Greater Twin Cities United Way recently launched a series of Community Insight Sessions with our community partners. During these gatherings, we share learnings and new ideas, and discuss topics that are critical to helping our community thrive, including access to stable housing, healthy food, a strong education and wealth-building jobs.
Minnesota is facing a historic labor shortage and skills gap. By 2024, our state is projected to have 400,000 unfilled jobs. Without an investment in educational and training experiences, we will not have the skilled workers needed to fill these positions. Additionally, persistent racial disparities disproportionately disadvantage people of color, American Indians and New Americans from entering or advancing within the workforce.
At Greater Twin Cities United Way, we recognize the significant role financial health plays as a predictor of financial mobility and stability. That’s why we’re partnering with community on innovative programs to ensure everyone has the opportunity to gain knowledge and skills for employment, advance in their careers, and increase their net worth.
We recently convened a panel of community experts to discuss current and future trends in employment and financial stability programming in the Greater Twin Cities. Economic opportunity initiatives like those offered by United Way-funded community partners International Institute of Minnesota and Center for Economic Inclusion are important to helping more people access pathways to prosperity.
Our economic opportunity vision is a Greater Twin Cities region where all adults have the opportunity to participate in the workforce and advance toward prosperity and wealth building. This requires a robust network of training, employment and financial health supports for job seekers from low incomes to meet their diverse interests, skills and needs.
Through our multiyear grantmaking, United Way invested $3.3 million in 23 job training and career pathways programs in 2019. We invest in proven practices; multiply success through partnerships with community agencies, volunteers and donors; and innovate promising strategies to create and scale change.
Jane Graupman is the CEO and executive director of the International Institute of Minnesota, a United Way community partner that provides comprehensive services to New Americans, including immigrants and refugees. New Americans make up nearly 10 percent of workers in our state,¹ and it’s important from both a humanitarian and economic standpoint that we invest in job training and career pathways programs for this community.
“The folks we’re working with are a huge asset to our state. We don’t want to waste any human potential,” explained Jane.

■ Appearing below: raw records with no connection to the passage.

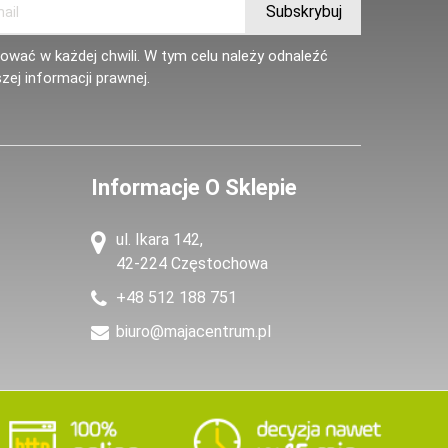
wać w każdej chwili. W tym celu należy odnaleźć
zej informacji prawnej.
Informacje O Sklepie
ul. Ikara 142,
42-224 Częstochowa
+48 512 188 751
biuro@majacentrum.pl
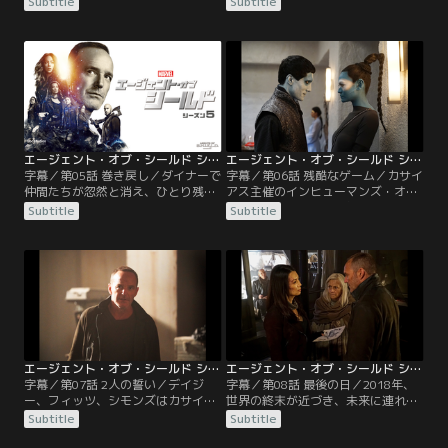
Subtitle
Subtitle
操作されていた。ある日、彼女は18
人の心を読むインヒューマンズのベ
歳の少女アビーの治療を命じられ
ンと知り合い…。
る。
エージェント・オブ・シールド シーズン5 第05話／字幕【MARVEL】
エージェント・オブ・シールド シーズン5 第06話／字幕【MARVEL】
字幕／第05話 巻き戻し／ダイナーで
字幕／第06話 残酷なゲーム／カサイ
仲間たちが忽然と消え、ひとり残さ
アス主催のインヒューマンズ・オー
れたフィッツは米軍に捕らえられ
クションのため、予定外のテリジェ
Subtitle
Subtitle
る。半年後、ある方法でハンターを
ネシスが行なわれることになり、18
呼び出したフィッツは彼を弁護士に
歳未満の少年少女が集められる。
化けさせて脱獄し…。
エージェント・オブ・シールド シーズン5 第07話／字幕【MARVEL】
エージェント・オブ・シールド シーズン5 第08話／字幕【MARVEL】
字幕／第07話 2人の誓い／デイジ
字幕／第08話 最後の日／2018年、
ー、フィッツ、シモンズはカサイア
世界の終末が近づき、未来に連れ去
スのもとから逃げ出すが、フィッツ
られたはずのシールドはライトハウ
Subtitle
Subtitle
の用意していた逃亡用の宇宙船が爆
スに向かっていたが、到着前に重力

Many of the Institute’s clients were living in refugee camps for 20 years before coming to Minnesota looking for education, work and a better life for themselves and their families.
One of the Institute’s flagship initiatives is their nationally recognized Medical Careers Pathway career development program, which United Way has supported for 30 years. The majority of New Americans come from cultures where respect for elders is a fundamental belief, and the program helps students maximize their talents in a high-demand field.

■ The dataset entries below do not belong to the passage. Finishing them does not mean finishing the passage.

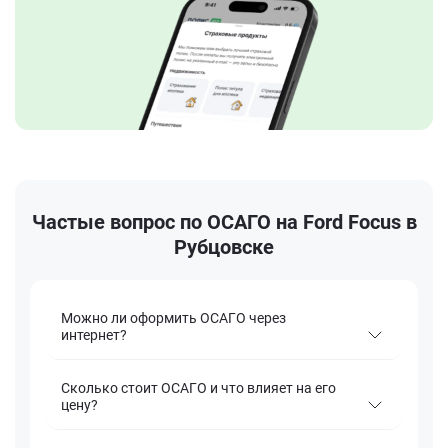
Частые вопрос по ОСАГО на Ford Focus в
Рубцовске
Можно ли оформить ОСАГО через
интернет?
Сколько стоит ОСАГО и что влияет на его
цену?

“We need all the talent we can get, and everyone deserves opportunity,” said Jane. “To have a strong economy, we need everyone in the economy.”

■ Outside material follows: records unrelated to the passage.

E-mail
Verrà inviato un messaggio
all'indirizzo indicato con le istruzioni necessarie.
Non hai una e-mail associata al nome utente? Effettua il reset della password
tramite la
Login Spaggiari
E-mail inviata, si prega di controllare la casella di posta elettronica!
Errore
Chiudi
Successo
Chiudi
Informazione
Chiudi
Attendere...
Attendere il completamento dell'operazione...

As the vice president of programs and partnerships for the Center for Economic Inclusion, Shana Ford is building a business model for both the public and private sectors to help employers bring in and retain more diverse talent.
“We are not investing enough in people and communities of color,” explained Shana. “They are getting jobs, but rent is still high, and incomes are low. People are making decisions every day between paying for rent and feeding their families.”
Shana explained that economic opportunity is about more than just jobs – it’s also about family-sustaining wages, building wealth, and managing large expenses, such as childcare.
“In the state of Minnesota, we have closed the wealth gap only 1 percent in the last 10 years,” said Shana. “If we’re really going to make a change in economic opportunity, we need to start creating pathways to wealth and sustainable wages.”